A BROWN dwarf is a star which is not lit or is luminous but releases a lot of heat energy. It is not really a star, as I said it only generates a great deal of heat, but is not incandescent enough to light up as a star. Its gasses have not reached a stage where they will begin to be luminous by starting nuclear reaction in its core and other nearby regions. Nor it ever will.

As it begins to spew out heat, it will contract further, further increasing in heat, as the molecules and atoms become doubly agitated and the surrounding areas become hotter by that much. Funny, isn't it?

As heat is released, the size becomes smaller but the body becomes hotter! Not much smaller, though. A few centimetres in a million years could result in the size becoming smaller, and the body becoming hotter by the same, tiny proportion! Worked out on hundreds, or even thousands of millions of years, both factors can result into a significant difference. Naturally, such a star is a brown dwarf because it does not light up, and remains in the ‘cinder’ form. Remember too that such a body is yet in the process of formation, billions of years after coming into being!

In the case of Jupiter it is believed that had the planet been about 50 times bigger, it could have turned into a star. Think about it! Earth would have had two suns instead of one. It would have not known night anywhere! What chaos it would have caused! How it would cause complete disarray in the life forms as we know them. There would be nothing nocturnal.

It would be a strange sight besides. The two stars would have to be much farther apart than is the case now. Instead of the present five astronomical units (AUs) the Sun and Jupiter would have had to be much more than 200 AUs away from each other. May be as far away as 500 AUs. Even then they would be stealing matter from one another, burning up whatever came in between. And in broad day light too!

For one, the Solar System would cease to exist beyond Jupiter (which would be a star, as we have assumed to our peril) because all other gaseous planets would stand gobbled up by two suns forever present in our skies. Then again, there would be no inner planets either, for they would meet the same fate.

Talking about AUs I should have reminded you that an astronomical unit is the unit of distance, where one AU equals the average distance between Sun and Earth, or 93 million miles (150 million km). It is for the convenience of astronomers who end up dealing in large numbers.

So, we are better off with just one Sun rather than two, or worse still, three of them in our blue skies!

But for Jupiter to be 50 times bigger is beyond imagination. Maybe then it would have drifted away, or would have been ensnared by a passing star to become its companion. Maybe the Sun’s companion, you never know! (As discussed sometime back, some scientists think that the Sun has a brown companion star which encircles the Sun once in a million years or so.

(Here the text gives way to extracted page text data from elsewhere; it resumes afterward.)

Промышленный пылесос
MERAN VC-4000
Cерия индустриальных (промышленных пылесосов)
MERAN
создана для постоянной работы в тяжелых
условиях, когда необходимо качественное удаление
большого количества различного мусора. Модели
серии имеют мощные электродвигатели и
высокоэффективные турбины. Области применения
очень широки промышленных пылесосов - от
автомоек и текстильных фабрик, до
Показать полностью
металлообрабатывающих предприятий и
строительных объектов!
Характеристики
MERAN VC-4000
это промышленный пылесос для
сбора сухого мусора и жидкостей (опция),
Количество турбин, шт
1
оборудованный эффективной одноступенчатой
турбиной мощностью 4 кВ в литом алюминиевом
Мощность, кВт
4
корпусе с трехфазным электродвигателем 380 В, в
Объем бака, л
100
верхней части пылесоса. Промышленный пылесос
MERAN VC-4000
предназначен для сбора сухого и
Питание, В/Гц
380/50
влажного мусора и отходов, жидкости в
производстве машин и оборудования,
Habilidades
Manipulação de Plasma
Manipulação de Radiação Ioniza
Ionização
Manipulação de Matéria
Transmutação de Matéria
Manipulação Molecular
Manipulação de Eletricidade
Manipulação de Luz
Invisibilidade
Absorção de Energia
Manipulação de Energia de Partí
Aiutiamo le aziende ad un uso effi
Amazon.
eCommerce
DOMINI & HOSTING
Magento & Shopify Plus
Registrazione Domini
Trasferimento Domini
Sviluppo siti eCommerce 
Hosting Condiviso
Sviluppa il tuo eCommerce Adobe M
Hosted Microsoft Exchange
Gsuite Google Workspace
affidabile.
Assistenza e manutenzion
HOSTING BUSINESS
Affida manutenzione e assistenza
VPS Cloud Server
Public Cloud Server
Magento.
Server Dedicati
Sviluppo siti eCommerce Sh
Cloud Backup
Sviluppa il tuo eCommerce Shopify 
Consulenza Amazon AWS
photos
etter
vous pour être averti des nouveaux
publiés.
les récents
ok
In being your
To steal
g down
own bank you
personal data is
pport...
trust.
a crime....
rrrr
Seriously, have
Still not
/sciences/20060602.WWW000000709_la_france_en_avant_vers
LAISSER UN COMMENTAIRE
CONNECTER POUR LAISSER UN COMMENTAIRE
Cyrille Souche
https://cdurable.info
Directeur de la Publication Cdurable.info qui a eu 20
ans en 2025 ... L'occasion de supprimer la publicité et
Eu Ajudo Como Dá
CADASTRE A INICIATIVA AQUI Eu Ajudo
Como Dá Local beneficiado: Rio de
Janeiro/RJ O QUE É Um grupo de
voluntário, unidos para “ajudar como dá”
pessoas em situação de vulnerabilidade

Nonsense! I refuse to submit to such conjectures).

As you know, Jupiter occupies over 71 per cent mass of the Solar System. In simple terms, it means that the remainder 29 per cent or 30 per cent is engaged in the rest of the Solar System. Even if the whole lot is usurped by planet Jupiter, it will still fall way short of the quantity required by it to become a star. Hence no star business here!

We know and understand that much volume of gasses that belong to Jupiter and the remaining gas giants were obtained from rocky planets like, Mercury, Venus (which has its own thick envelope of gasses), Mars, Earth and Pluto. But we must also understand that a vast amount of gasses belong to these planets intrinsically. That is their very own property. Or, you can say that all of that is not stolen. For a near correct answer we will have to dig a little deeper.

We ought to know, and know well about the crust, mantle and the core of these planets and see what material is in abundance and what sort of influence it has on a particular body. I have already stated that the club of gaseous planets stole much of the gas that the small, rocky planets so painstakingly accumulated early in their infancy. In the end they were left bereft of any gas while planets Jupiter to Neptune took away whatever they could. As you well know, whoever wields the stick owns the buffalo!

The two factors which determine the nature of the planets are, one, their size and the consequent gravitational pull they manage to exert, and two, the matter of which the planets are made. The universe is overwhelmingly profuse with the elements, hydrogen and helium. All others, though important, are of secondary importance here. First, the result of their great mass is that besides being the big boy, the body is a bully too, and they can rob, borrow or steal at will, without impunity. The abundance of whichever material helps us understand the planet’s core, mantle and crust, which in turn help us in many ways in the understanding of the planet itself.